(Dataset entries)
# # # # # # #

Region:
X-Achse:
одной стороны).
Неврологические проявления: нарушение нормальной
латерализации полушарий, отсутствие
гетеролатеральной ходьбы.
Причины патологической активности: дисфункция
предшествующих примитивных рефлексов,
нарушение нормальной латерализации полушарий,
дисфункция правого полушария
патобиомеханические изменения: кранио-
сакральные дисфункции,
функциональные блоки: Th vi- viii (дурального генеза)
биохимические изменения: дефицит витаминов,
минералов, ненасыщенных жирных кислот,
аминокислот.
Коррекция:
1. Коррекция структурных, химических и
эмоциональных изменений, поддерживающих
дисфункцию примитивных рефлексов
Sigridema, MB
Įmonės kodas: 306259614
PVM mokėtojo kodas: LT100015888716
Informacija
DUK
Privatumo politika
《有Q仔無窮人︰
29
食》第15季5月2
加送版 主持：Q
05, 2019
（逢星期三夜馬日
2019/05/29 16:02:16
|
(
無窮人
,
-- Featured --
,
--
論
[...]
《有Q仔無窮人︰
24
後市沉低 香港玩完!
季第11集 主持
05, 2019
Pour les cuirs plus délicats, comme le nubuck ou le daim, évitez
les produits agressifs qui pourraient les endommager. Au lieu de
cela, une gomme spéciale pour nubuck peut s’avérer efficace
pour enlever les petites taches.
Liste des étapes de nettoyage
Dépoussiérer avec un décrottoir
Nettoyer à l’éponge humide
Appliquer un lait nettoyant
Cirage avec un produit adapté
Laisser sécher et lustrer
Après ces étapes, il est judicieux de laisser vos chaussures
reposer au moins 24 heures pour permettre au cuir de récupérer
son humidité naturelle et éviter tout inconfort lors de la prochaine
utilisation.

# # # # # # #

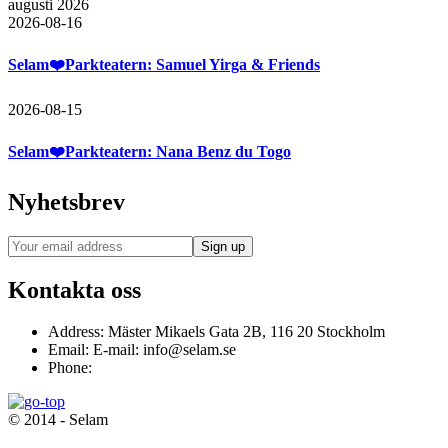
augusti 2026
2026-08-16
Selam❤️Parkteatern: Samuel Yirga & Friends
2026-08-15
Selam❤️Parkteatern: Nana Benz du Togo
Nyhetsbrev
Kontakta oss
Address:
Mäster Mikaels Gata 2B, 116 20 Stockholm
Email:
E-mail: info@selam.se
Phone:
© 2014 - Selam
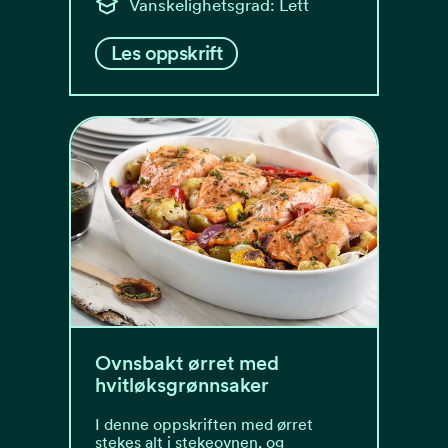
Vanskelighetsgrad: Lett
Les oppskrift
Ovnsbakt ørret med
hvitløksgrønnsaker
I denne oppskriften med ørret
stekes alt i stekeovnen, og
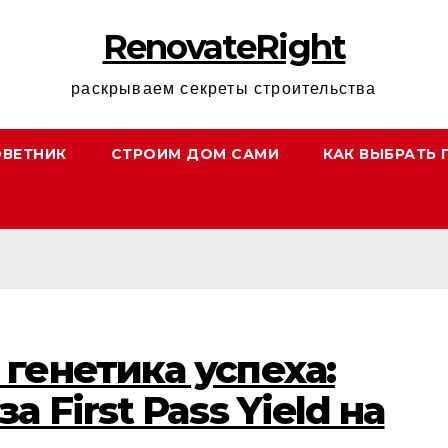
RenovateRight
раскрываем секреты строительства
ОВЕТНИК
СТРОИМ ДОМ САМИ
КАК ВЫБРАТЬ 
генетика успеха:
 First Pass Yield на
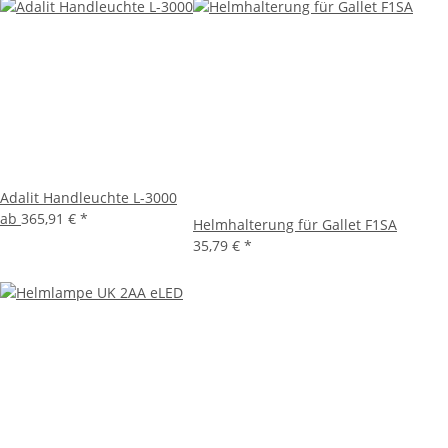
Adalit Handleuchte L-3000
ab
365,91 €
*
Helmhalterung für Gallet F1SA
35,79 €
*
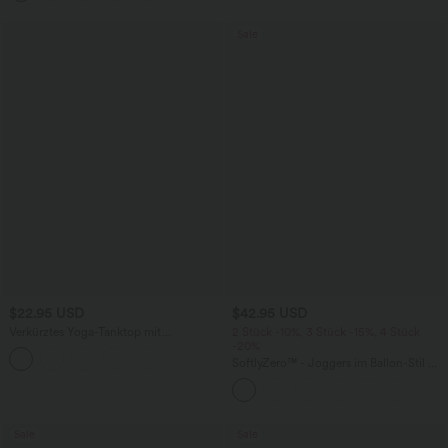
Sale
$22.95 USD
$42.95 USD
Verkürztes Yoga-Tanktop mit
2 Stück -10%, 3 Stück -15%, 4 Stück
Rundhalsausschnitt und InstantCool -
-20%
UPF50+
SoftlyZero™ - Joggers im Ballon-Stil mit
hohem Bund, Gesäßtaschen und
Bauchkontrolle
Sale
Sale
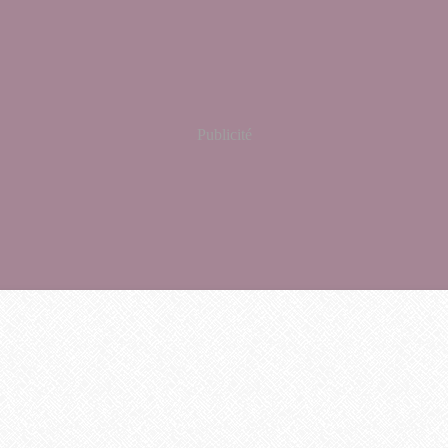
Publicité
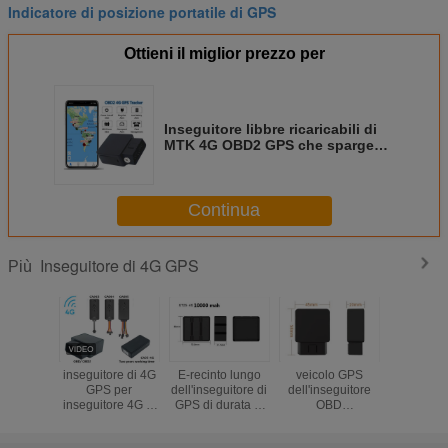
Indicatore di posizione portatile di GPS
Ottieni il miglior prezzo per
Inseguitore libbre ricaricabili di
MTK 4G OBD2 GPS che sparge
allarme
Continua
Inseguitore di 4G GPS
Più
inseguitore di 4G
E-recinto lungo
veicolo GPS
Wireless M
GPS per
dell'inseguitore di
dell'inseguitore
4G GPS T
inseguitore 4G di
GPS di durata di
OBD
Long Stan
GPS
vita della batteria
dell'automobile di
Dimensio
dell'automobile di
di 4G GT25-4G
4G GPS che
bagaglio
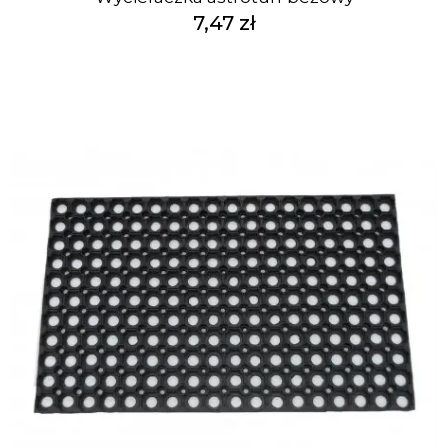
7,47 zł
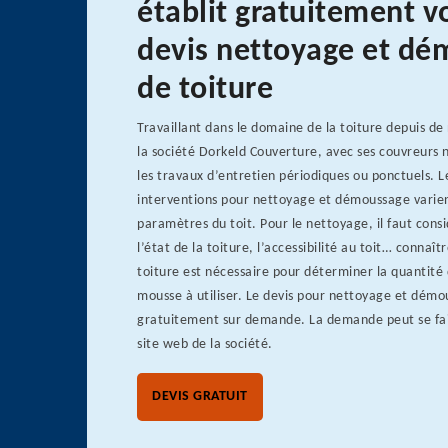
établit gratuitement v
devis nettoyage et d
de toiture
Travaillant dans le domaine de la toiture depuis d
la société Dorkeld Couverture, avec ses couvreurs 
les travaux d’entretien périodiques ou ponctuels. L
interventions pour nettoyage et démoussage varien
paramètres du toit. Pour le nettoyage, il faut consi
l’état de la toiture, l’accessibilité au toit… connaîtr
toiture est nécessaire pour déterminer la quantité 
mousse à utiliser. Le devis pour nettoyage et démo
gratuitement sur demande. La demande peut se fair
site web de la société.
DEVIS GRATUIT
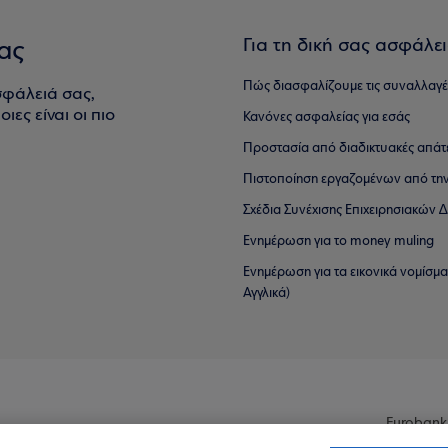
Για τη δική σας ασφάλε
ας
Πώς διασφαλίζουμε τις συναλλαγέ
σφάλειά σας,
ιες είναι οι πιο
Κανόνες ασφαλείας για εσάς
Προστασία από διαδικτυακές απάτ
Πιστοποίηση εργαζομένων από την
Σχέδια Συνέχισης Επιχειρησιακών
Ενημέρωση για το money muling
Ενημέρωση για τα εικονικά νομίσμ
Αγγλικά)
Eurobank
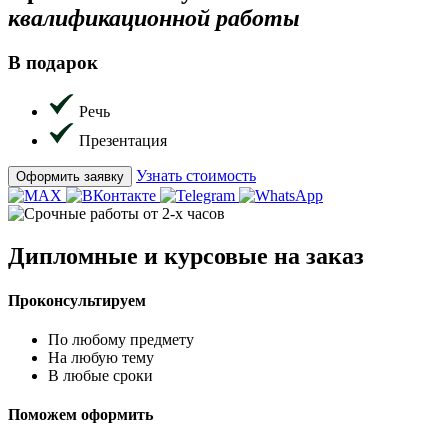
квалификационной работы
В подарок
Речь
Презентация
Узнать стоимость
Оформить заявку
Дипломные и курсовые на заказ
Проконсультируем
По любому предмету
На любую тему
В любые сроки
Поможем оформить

# # # # # # #

- What the task asks
For this exercise, set down the lines in the entries above from the one with "GPS di durata di" through the one with "Поможем оформить" exactly as written, without any pictures.

- Response to the task
GPS di durata di
OBD
Long Stan
GPS
vita della batteria
dell'automobile di
Dimensio
dell'automobile di
di 4G GT25-4G
4G GPS che
bagaglio
7,47 zł
établit gratuitement v
devis nettoyage et d
de toiture
Travaillant dans le domaine de la toiture depuis d
la société Dorkeld Couverture, avec ses couvreurs 
les travaux d’entretien périodiques ou ponctuels. L
interventions pour nettoyage et démoussage varien
paramètres du toit. Pour le nettoyage, il faut consi
l’état de la toiture, l’accessibilité au toit… connaîtr
toiture est nécessaire pour déterminer la quantité 
mousse à utiliser. Le devis pour nettoyage et démo
gratuitement sur demande. La demande peut se fair
site web de la société.
DEVIS GRATUIT
Για τη δική σας ασφάλε
ας
Πώς διασφαλίζουμε τις συναλλαγέ
σφάλειά σας,
ιες είναι οι πιο
Κανόνες ασφαλείας για εσάς
Προστασία από διαδικτυακές απάτ
Πιστοποίηση εργαζομένων από την
Σχέδια Συνέχισης Επιχειρησιακών
Ενημέρωση για το money muling
Ενημέρωση για τα εικονικά νομίσμ
Αγγλικά)
Eurobank
квалификационной работы
В подарок
Речь
Презентация
Узнать стоимость
Оформить заявку
Дипломные и курсовые на заказ
Проконсультируем
По любому предмету
На любую тему
В любые сроки
Поможем оформить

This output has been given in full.